Aim of the exercise
Copy each entry verbatim, excluding its images.

BEGIN

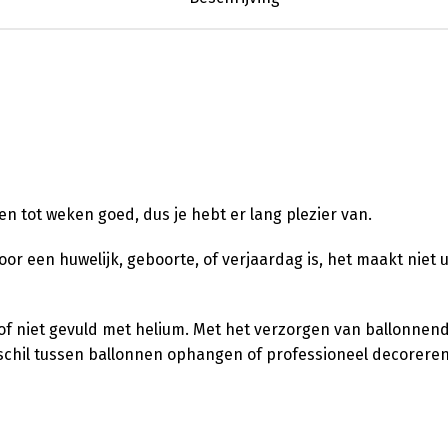
en tot weken goed, dus je hebt er lang plezier van.
 voor een huwelijk, geboorte, of verjaardag is, het maakt niet 
l of niet gevuld met helium. Met het verzorgen van ballonnen
verschil tussen ballonnen ophangen of professioneel decorere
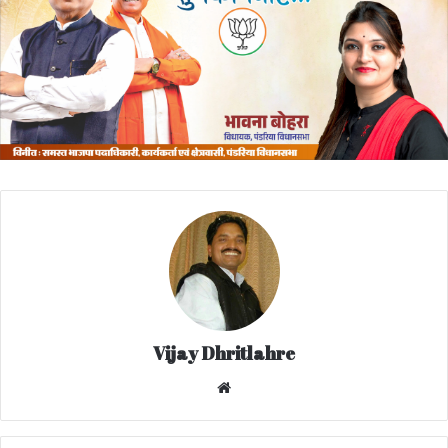
Vijay Dhritlahre
We
bsi
te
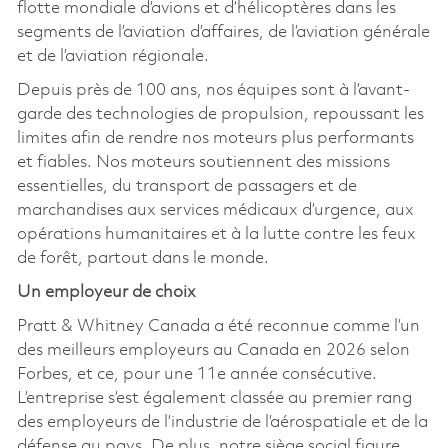
flotte mondiale d’avions et d’hélicoptères dans les
segments de l’aviation d’affaires, de l’aviation générale
et de l’aviation régionale.
Depuis près de 100 ans, nos équipes sont à l’avant-
garde des technologies de propulsion, repoussant les
limites afin de rendre nos moteurs plus performants
et fiables. Nos moteurs soutiennent des missions
essentielles, du transport de passagers et de
marchandises aux services médicaux d’urgence, aux
opérations humanitaires et à la lutte contre les feux
de forêt, partout dans le monde.
Un employeur de choix
Pratt & Whitney Canada a été reconnue comme l’un
des meilleurs employeurs au Canada en 2026 selon
Forbes, et ce, pour une 11e année consécutive.
L’entreprise s’est également classée au premier rang
des employeurs de l’industrie de l’aérospatiale et de la
défense au pays. De plus, notre siège social figure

END

Answer space
en tot weken goed, dus je hebt er lang plezier van.
 voor een huwelijk, geboorte, of verjaardag is, het maakt niet 
l of niet gevuld met helium. Met het verzorgen van ballonnen
verschil tussen ballonnen ophangen of professioneel decorere
Vijay Dhritlahre
We
bsi
te
flotte mondiale d’avions et d’hélicoptères dans les
segments de l’aviation d’affaires, de l’aviation générale
et de l’aviation régionale.
Depuis près de 100 ans, nos équipes sont à l’avant-
garde des technologies de propulsion, repoussant les
limites afin de rendre nos moteurs plus performants
et fiables. Nos moteurs soutiennent des missions
essentielles, du transport de passagers et de
marchandises aux services médicaux d’urgence, aux
opérations humanitaires et à la lutte contre les feux
de forêt, partout dans le monde.
Un employeur de choix
Pratt & Whitney Canada a été reconnue comme l’un
des meilleurs employeurs au Canada en 2026 selon
Forbes, et ce, pour une 11e année consécutive.
L’entreprise s’est également classée au premier rang
des employeurs de l’industrie de l’aérospatiale et de la
défense au pays. De plus, notre siège social figure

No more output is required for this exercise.